Concordat de 1801 (France)

Concordat entre pie vii et Napoléon Bonaparte (voir napoléon ier), qui régit les relations entre l’Église et l’État en France pendant plus d’un siècle.

Négociations. En organisant cet accord, Napoléon s’est inspiré uniquement de considérations politiques; Pie VII, entièrement de buts religieux. Tout en mettant fin à la révolution française, le Premier Consul entendait en même temps consacrer les principes de 1789, qui avaient caractérisé son début; mais le pape cherchait à sauvegarder les principes de l’Église. Le progrès vers un accord final, malgré la disparité des vues des deux hommes et l’opposition vive que Napoléon a rencontrée à Paris et le pape à Rome, exigeait une forte détermination des deux côtés. Depuis la pacification de la Vendée par Bernier, Bonaparte avait secrètement élaboré un plan d’entente avec le Saint-Siège, mais il a attendu que son autorité soit fermement établie avant d’entamer des négociations. La victoire à Marengo (1800) a fourni à son régime la force désirée. Avant de rentrer en France, Napoléon s’est arrêté à Vercelli en Italie, où il a exposé son projet au cardinal Carlo della Martiniana, qu’il a délégué pour transmettre ses ouvertures au pape. Pie VII a immédiatement salué les avances du Premier consul, bien qu’il ne se soit pas fait d’illusions sur les obstacles à venir. Lorsqu’il ordonna à Martiniana d’informer Napoléon de son acceptation et de chercher plus de détails, il envoya également Giuseppe spina à Vercelli, car il avait une légère confiance dans les capacités de l’évêque de Vercelli. Le Premier Consul a insisté pour que les négociations se déroulent à Paris, où le représentant papal serait isolé et plus accommodant; il a ensuite fourni à l’envoyé des passeports pour Paris sans en informer le Saint-Siège. Ce fut le premier de nombreux actes inappropriés.

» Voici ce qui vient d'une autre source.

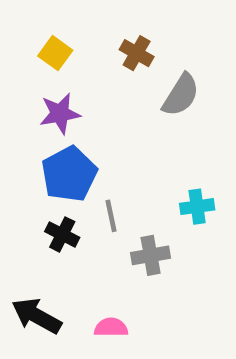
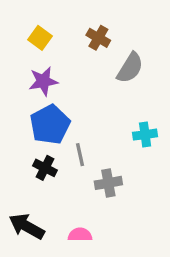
cyan cross: (197, 207) -> (145, 135), moved

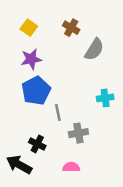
black cross: (45, 168) -> (37, 144), moved
pink semicircle: (80, 235) -> (71, 167), moved

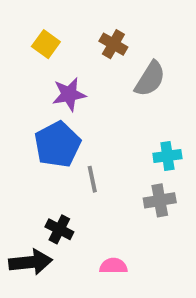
purple star: (31, 59) -> (69, 94), moved
gray cross: (78, 133) -> (160, 200), moved
black arrow: (19, 165) -> (30, 262), turned 145

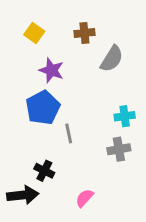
brown cross: (113, 44) -> (84, 33), turned -36
purple star: (69, 94) -> (51, 70), turned 30
pink semicircle: (113, 266) -> (84, 198), turned -48

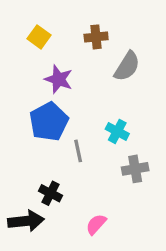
cyan cross: (125, 116) -> (117, 131), moved, turned 36

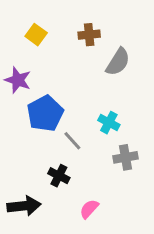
purple star: (59, 79) -> (18, 80), moved
gray line: (78, 151) -> (72, 141), turned -30
black cross: (50, 193) -> (59, 176), moved

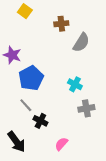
yellow square: (36, 35) -> (25, 11), moved
gray line: (72, 141) -> (26, 105), moved
black arrow: (24, 206) -> (16, 142), turned 60

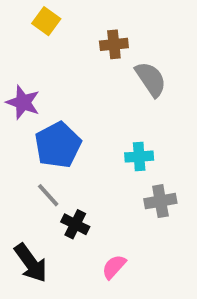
gray semicircle: (81, 43) -> (151, 79), turned -66
cyan cross: (75, 84) -> (139, 157), turned -32

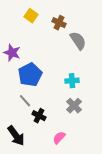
yellow square: (46, 21) -> (31, 16), moved
brown cross: (114, 44) -> (59, 23), turned 32
gray cross: (160, 201) -> (74, 106), moved, turned -35

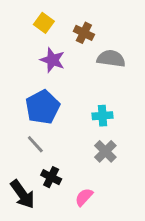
gray semicircle: (78, 41) -> (111, 59), turned -48
purple star: (12, 53) -> (53, 60), moved
black cross: (39, 116) -> (51, 177), moved

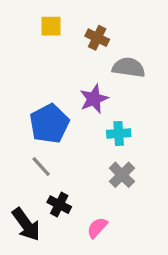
yellow square: (44, 23) -> (51, 26), turned -36
purple star: (53, 60) -> (94, 99), moved, turned 30

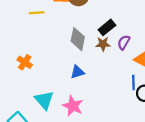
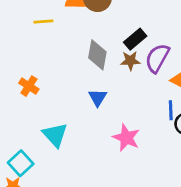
purple semicircle: (124, 42) -> (157, 58), size x1.5
blue triangle: (77, 72) -> (98, 98), turned -40
pink star: (73, 106) -> (126, 138), moved

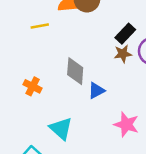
gray diamond: (97, 55) -> (75, 71), moved
blue triangle: (98, 98) -> (96, 90), turned 36

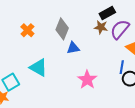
cyan triangle: (61, 128) -> (38, 68), turned -30

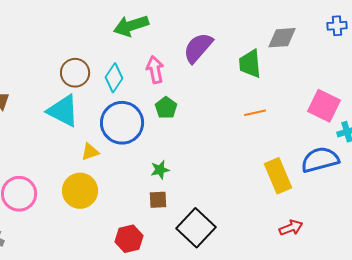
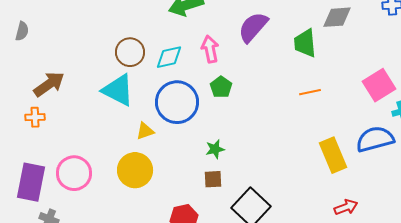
cyan diamond: (114, 78) -> (169, 57), turned 44
pink square: (324, 106) -> (379, 85), turned 32

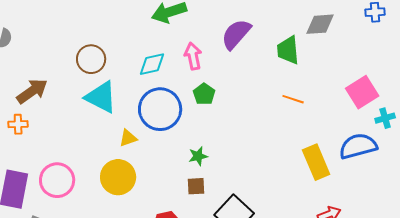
brown circle: (130, 52) -> (91, 59), moved
orange line: (310, 92) -> (293, 99), turned 30

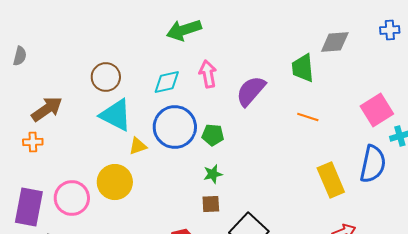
purple semicircle: (236, 34) -> (251, 91), moved
green pentagon: (204, 94) -> (213, 135), moved, turned -30
yellow triangle: (128, 138) -> (138, 146), moved
blue semicircle: (358, 146) -> (373, 164), turned 117
yellow circle: (118, 177) -> (115, 182), moved

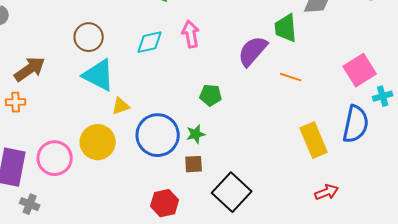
purple semicircle: (251, 91) -> (253, 51), moved
blue circle: (175, 127) -> (158, 135), moved
green pentagon: (213, 135) -> (211, 95), moved

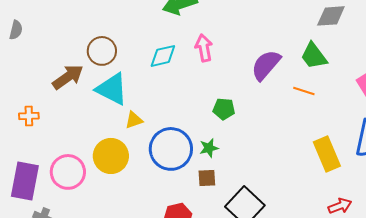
green trapezoid: (286, 28) -> (314, 56), moved, turned -32
brown arrow: (30, 69) -> (68, 77), moved

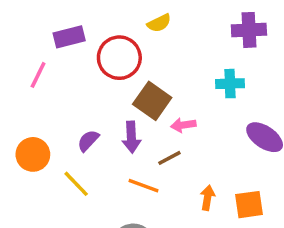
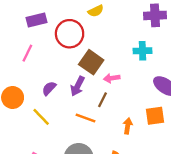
pink line: (38, 75) -> (27, 53), moved
purple arrow: (131, 137) -> (78, 86), turned 30
brown line: (169, 158) -> (103, 100), turned -35
orange square: (249, 205) -> (155, 116), moved

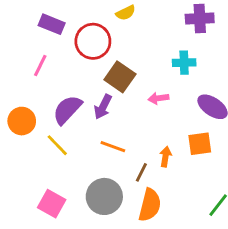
purple rectangle: (37, 20) -> (52, 24), turned 36
pink arrow: (112, 78) -> (158, 98), moved
purple semicircle: (49, 88) -> (67, 110), size x1.6
brown line: (103, 100) -> (141, 172), moved

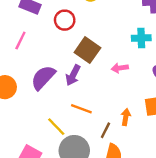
red circle: (93, 41) -> (65, 20), size x0.7
yellow line: (57, 145) -> (56, 127), moved

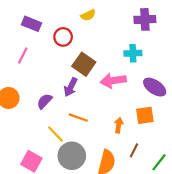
pink arrow: (120, 68) -> (113, 81), size x1.6
purple semicircle: (43, 78) -> (45, 101), moved, size x0.7
brown line: (105, 130) -> (134, 150), moved

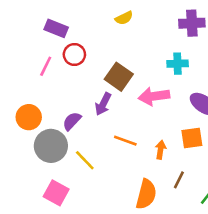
red circle: (63, 37) -> (74, 55), moved
orange line: (78, 118) -> (125, 141), moved
gray circle: (72, 156) -> (51, 146), moved

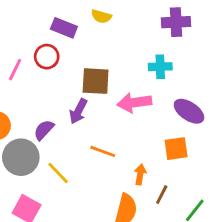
yellow semicircle: (124, 18) -> (101, 16), turned 42
purple rectangle: (56, 28) -> (64, 28), moved
brown square: (119, 77) -> (96, 81), turned -32
orange arrow: (161, 150) -> (140, 174), moved

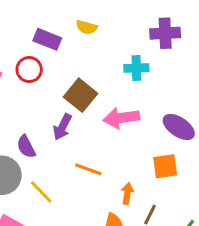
cyan cross: (160, 67) -> (136, 68), moved
brown square: (96, 81) -> (81, 95), turned 36
purple semicircle: (44, 130) -> (26, 147), turned -70

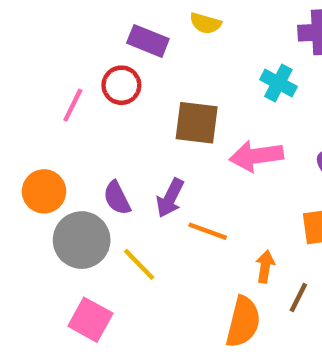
cyan cross: (136, 68) -> (278, 83), turned 30
brown square: (81, 95) -> (197, 123), turned -32
purple arrow: (62, 127) -> (170, 198), moved

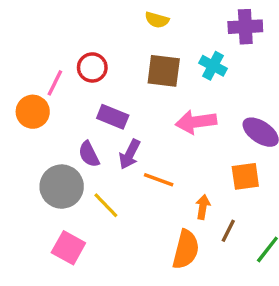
purple rectangle: (148, 41) -> (113, 117), moved
brown square: (197, 123) -> (164, 71), moved
orange circle: (44, 191) -> (33, 112), moved

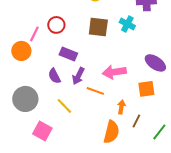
pink arrow: (196, 122) -> (114, 72), moved
gray circle: (62, 187) -> (25, 99), moved

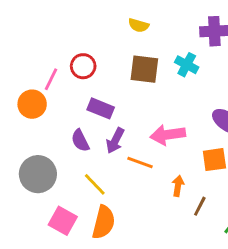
orange semicircle: (111, 132) -> (104, 222), moved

Spina est arrivé à Paris (oct. 20, 1800) accompagné du Père Servite (plus tard Cardinal) Carlo Caselli (qui a remplacé Martiniana) et fourni des instructions limitant ses pouvoirs. Ainsi, il fut autorisé à discuter des propositions du gouvernement français, mais pas à prendre une décision finale à leur sujet. Dans ses discussions avec le travailleur ber nier, qui représentait le gouvernement français, Spina se montra circonspect et patient. Quatre schémas successifs ont été étudiés, modifiés puis rejetés. Grâce à Spina, des accords définitifs ont été conclus sur certains points, mais pas sur les points cruciaux où il existait un conflit entre les principes des pouvoirs civils et religieux. Dans son impatience, Bonaparte rédigea alors un cinquième projet et l’envoya à Rome pour obtenir son approbation sans aucun amendement. Lorsque le Saint-Siège retarda sa réponse, Napoléon envoya un ultimatum ordonnant à Cacault, son représentant, de quitter Rome et ordonna à l’armée de murat de marcher sur la Ville éternelle. Cacault sauve la situation en conseillant au cardinal consalvi, secrétaire d’État pontifical, de se rendre à Paris et de rouvrir les négociations. Consalvi rejeta le sixième plan de Bernier, mais accepta le septième après deux révisions. Mais lorsque Consalvi se présenta (le 13 juillet 1801) pour le signer, il comprit que de nombreuses modifications avaient été introduites dans le texte convenu et refusa son assentiment. Bonaparte jeta un huitième plan dans le feu, puis en produisit un neuvième, qui fut également jugé inadmissible. Le dixième s’est avéré acceptable pour les deux parties et il a été signé à minuit le 15 juillet. Pie VII l’a ratifié le août. 15; Napoléon, le sept. 8. Le législateur français approuve le concordat, ainsi que les Articles organiques, le 8 avril 1802. La promulgation solennelle le dimanche de Pâques (10 avril) a été marquée par un Te Deum dans la cathédrale Notre-Dame.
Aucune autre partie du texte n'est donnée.